Heartburn can make you very uncomfortable and as a result greatly lower your productivity both in your job and in business. The good side is that there are a number of yoga poses that can relieve the condition. Some of the most beneficial poses are:
Supported bridge pose
To do this pose you need to lie on your back and place the soles of your feet on the ground and bend your knees. While ensuring that your legs are hip distance apart, you should ensure that your upper and lower back are fully connected to the yoga mat.
At this position you should grab your yoga block and lift your hips. You should then slide the block directly underneath your sacrum and then release your hips onto the block and move your arms alongside your thighs with your palms facing upwards. For ideal results you should hold in this position for 40 seconds.
Half spinal twist
This move cleanses and massages the internal organs. To assume the move you should sit upright with your back straight and your legs extended in front of you. You should then bend your left knee and drop your right leg to the floor.

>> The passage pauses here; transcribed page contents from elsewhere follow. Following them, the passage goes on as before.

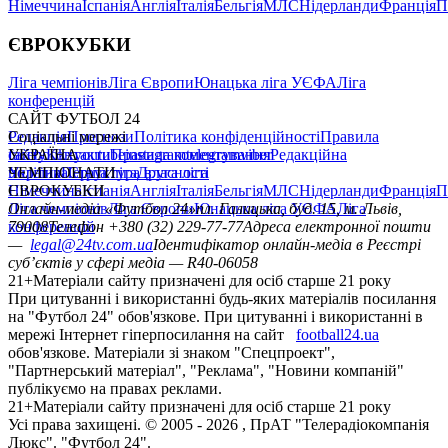
Німеччина
Іспанія
Англія
Італія
Бельгія
МЛС
Нідерланди
Франція
П
ЄВРОКУБКИ
Ліга чемпіонів
Ліга Європи
Юнацька ліга УЄФА
Ліга
конференцій
САЙТ ФУТБОЛ 24
Редакція
Соціальні мережі
Прогнози
Політика конфіденційності
Правила
сайту
facebook
УКРАЇНА
Контакти
x
youtube
Правила коментування
instagram
telegram
viber
Редакційна
політика
Україна
ЧЕМПІОНАТИ
Перша ліга
Структура власності
Друга ліга
Німеччина
ЄВРОКУБКИ
Іспанія
Англія
Італія
Бельгія
МЛС
Нідерланди
Франція
П
Ліга чемпіонів
Онлайн-медіа «Футбол 24»
Ліга Європи
Юнацька ліга УЄФА
пл. Галицька, буд. 15, м. Львів,
Ліга
конференцій
79008
Телефон +380 (32) 229-77-77
Адреса електронної пошти
—
legal@24tv.com.ua
Ідентифікатор онлайн-медіа в Реєстрі
суб’єктів у сфері медіа — R40-06058
21+
Матеріали сайту призначені для осіб старше 21 року
При цитуванні і використанні будь-яких матеріалів посилання
на "Футбол 24" обов'язкове. При цитуванні і використанні в
мережі Інтернет гіперпосилання на сайт
football24.ua
обов'язкове. Матеріали зі знаком "Спецпроект",
"Партнерський матеріал", "Реклама", "Новини компаній"
публікуємо на правах реклами.
21+
Матеріали сайту призначені для осіб старше 21 року
Усi права захищенi. © 2005 -
2026
, ПрАТ "Телерадіокомпанія
Люкс". "Футбол 24".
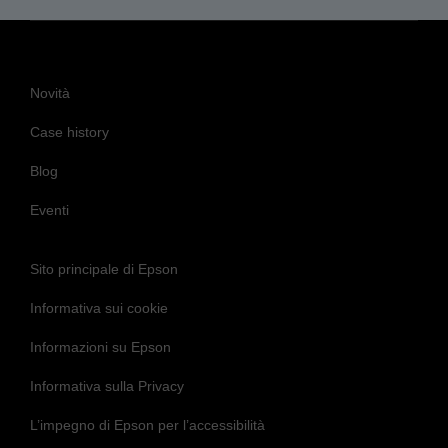
Novità
Case history
Blog
Eventi
Sito principale di Epson
Informativa sui cookie
Informazioni su Epson
Informativa sulla Privacy
L’impegno di Epson per l’accessibilità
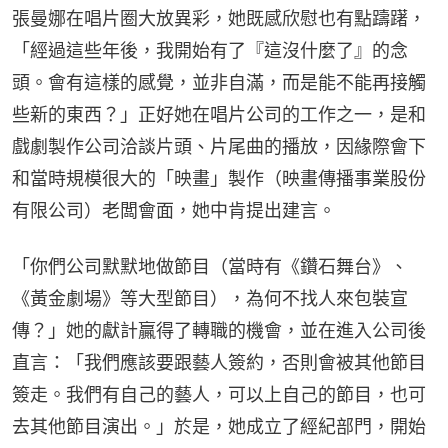
張曼娜在唱片圈大放異彩，她既感欣慰也有點躊躇，
「經過這些年後，我開始有了『這沒什麼了』的念
頭。會有這樣的感覺，並非自滿，而是能不能再接觸
些新的東西？」正好她在唱片公司的工作之一，是和
戲劇製作公司洽談片頭、片尾曲的播放，因緣際會下
和當時規模很大的「映畫」製作（映畫傳播事業股份
有限公司）老闆會面，她中肯提出建言。
「你們公司默默地做節目（當時有《鑽石舞台》、
《黃金劇場》等大型節目），為何不找人來包裝宣
傳？」她的獻計贏得了轉職的機會，並在進入公司後
直言：「我們應該要跟藝人簽約，否則會被其他節目
簽走。我們有自己的藝人，可以上自己的節目，也可
去其他節目演出。」於是，她成立了經紀部門，開始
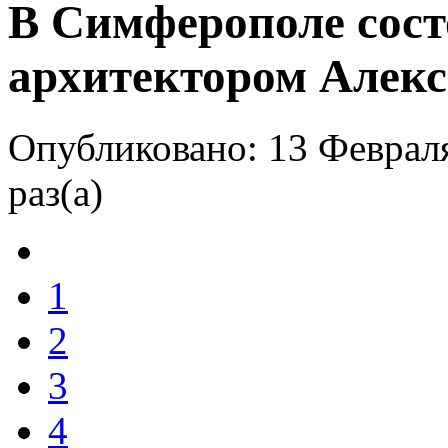
В Симферополе сост
архитектором Алек
Опубликовано: 13 Феврал
раз(а)
1
2
3
4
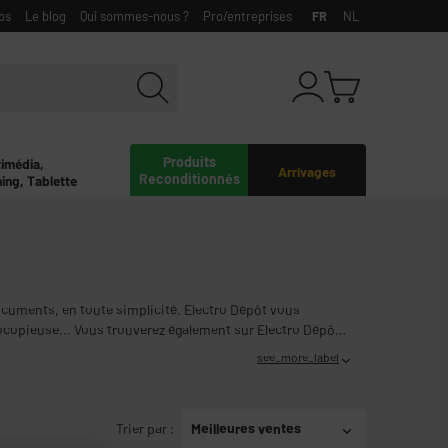
bs
Le blog
Qui sommes-nous ?
Pro/entreprises
FR
NL
Produits
timédia,
Arrivages
Reconditionnés
ing, Tablette
cuments, en toute simplicité. Electro Dépôt vous
copieuse... Vous trouverez également sur Electro Dépôt
see_more_label
Trier par
:
Meilleures ventes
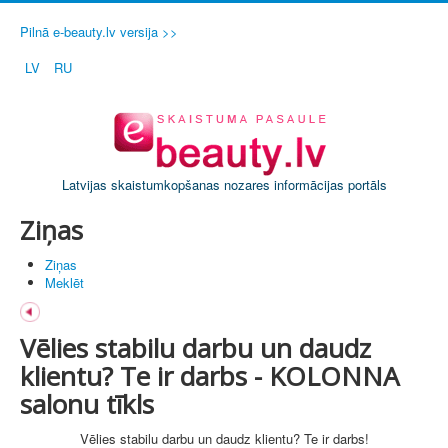
Pilnā e-beauty.lv versija >>
LV
RU
Latvijas skaistumkopšanas nozares informācijas portāls
Ziņas
Ziņas
Meklēt
Vēlies stabilu darbu un daudz
klientu? Te ir darbs - KOLONNA
salonu tīkls
Vēlies stabilu darbu un daudz klientu? Te ir darbs!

You should then lift your left foot and cross it over your right knee and place your left foot firmly on the floor to the side of your right knee.

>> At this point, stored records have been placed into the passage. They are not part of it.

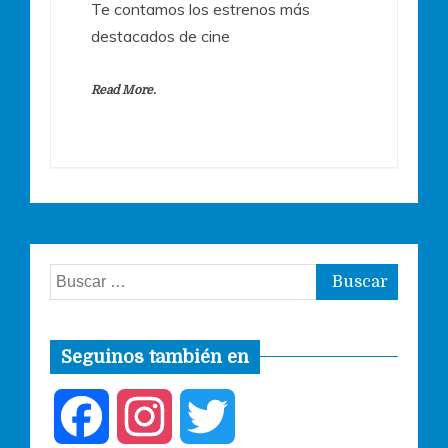
Te contamos los estrenos más
destacados de cine
Read More.
Buscar:
Seguinos también en
F
I
T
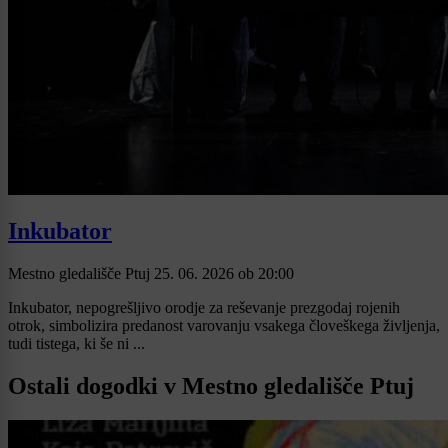
Inkubator
Mestno gledališče Ptuj
25. 06. 2026
ob
20:00
Inkubator, nepogrešljivo orodje za reševanje prezgodaj rojenih
otrok, simbolizira predanost varovanju vsakega človeškega življenja,
tudi tistega, ki še ni ...
Ostali dogodki v Mestno gledališče Ptuj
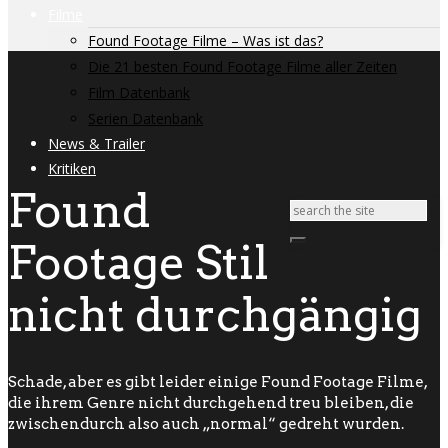
Filme
Found Footage Filme – Was ist das?
Die 21 besten Found Footage Filme aller Zeiten
Film Datenbank
Serien Datenbank
News & Trailer
Kritiken
Found
Footage Stil
nicht durchgängig
Schade, aber es gibt leider einige Found Footage Filme,
die ihrem Genre nicht durchgehend treu bleiben, die
zwischendurch also auch „normal“ gedreht wurden.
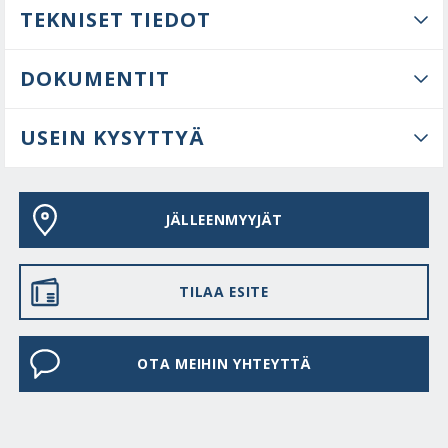
TEKNISET TIEDOT
DOKUMENTIT
USEIN KYSYTTYÄ
JÄLLEENMYYJÄT
TILAA ESITE
OTA MEIHIN YHTEYTTÄ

Dropping your right arm over the left side of your left knee, you should grab your left big toe with your right hand and turn your head, neck, shoulders, and torso to the left. You should then keep your head and spine lifted and look behind you. You should hold in this position for 30-60 seconds.
Easy pose
This pose plays a major role in lengthening your spine and esophagus. It also promotes inner calm and slows metabolism. To assume the move you should sit with your back straight and your hips pressed to the floor.
You should then draw your legs up to your body and cross such that your hips are open and relaxed and your feet are directly below your knees.
You should then raise your head towards the ceiling and lift your chest in order to lengthen your spine. You should then drop your shoulders down and move your chest slightly forward. While breathing through your nose, you should hold in this pose for 10-15 seconds.